The full Senate will vote on the bills most likely on June 15.
Lawmakers deliberated provisions ranging from city elections to guns in restaurants to tax incentives.
But the exchanges were relatively brief.
Indeed, there was virtually no debate on the floor on two abortion bills, one of which would require at least a 24-hour waiting period between the time a woman speaks to a doctor about terminating a pregnancy and the actual procedure.
Senators also approved legislation to provide income and property tax incentives for renewable energy companies that locate in Arizona or expand operations for those that are already in the state. But to qualify for the incentives, companies have to meet certain job creation standards, as well as wage and capital investment requirements.
Sen. Barbara Leff, the bill’s author, said the legislation would help Arizona position itself as a top destination for renewable energy companies.
The aim is to attract manufacturing companies and their headquarters to the state, bringing with them high-paying jobs, she said.
But some lawmakers raised rhetorical questions about what makes the solar or renewable energy industry so special.
Senators also gave the green light to legislation allowing handguns in restaurants amid objections by a lawmaker who owns a restaurant himself.
Sen. Ken Cheuvront, a Phoenix Democrat, said he is not opposed to having guns in restaurants. But restaurant owners should not be required to put up a sign if they don’t want guns on their premises, he said.
As written, S1113 would allow people who have a concealed-weapons (CCW) permit to bring a handgun into an establishment that serves alcohol unless the establishment’s owner posts a sign prohibiting guns.
Cheuvront offered an amendment to instead permit restaurant owners who want to allow guns into their establishments to post a sign saying so.
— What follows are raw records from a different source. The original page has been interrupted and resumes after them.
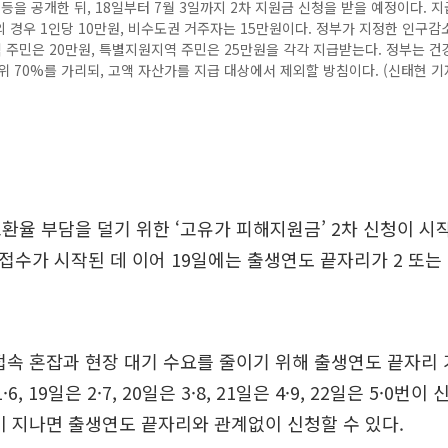
 등을 공개한 뒤, 18일부터 7월 3일까지 2차 지원금 신청을 받을 예정이다. 지
 경우 1인당 10만원, 비수도권 거주자는 15만원이다. 정부가 지정한 인구
주민은 20만원, 특별지원지역 주민은 25만원을 각각 지급받는다. 정부는 
위 70%를 가리되, 고액 자산가를 지급 대상에서 제외할 방침이다. (신태현 기
환율 부담을 덜기 위한 ‘고유가 피해지원금’ 2차 신청이 시
첫 접수가 시작된 데 이어 19일에는 출생연도 끝자리가 2 또는
접속 혼잡과 현장 대기 수요를 줄이기 위해 출생연도 끝자리
·6, 19일은 2·7, 20일은 3·8, 21일은 4·9, 22일은 5·0
이 지나면 출생연도 끝자리와 관계없이 신청할 수 있다.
The idea is called “affirmative posting.”
But the amendment, which Democrats supported, was defeated.
Lawmakers usually retire for the rest of the week after completing work on Thursdays, rarely holding business on Fridays.
The Senate, however, had placed a moratorium on hearing non-budget bills for several months so everyone could focus on solving a $3-billion deficit in fiscal 2010. That moratorium had just been lifted recently, and now senators are working extra to make up for lost time.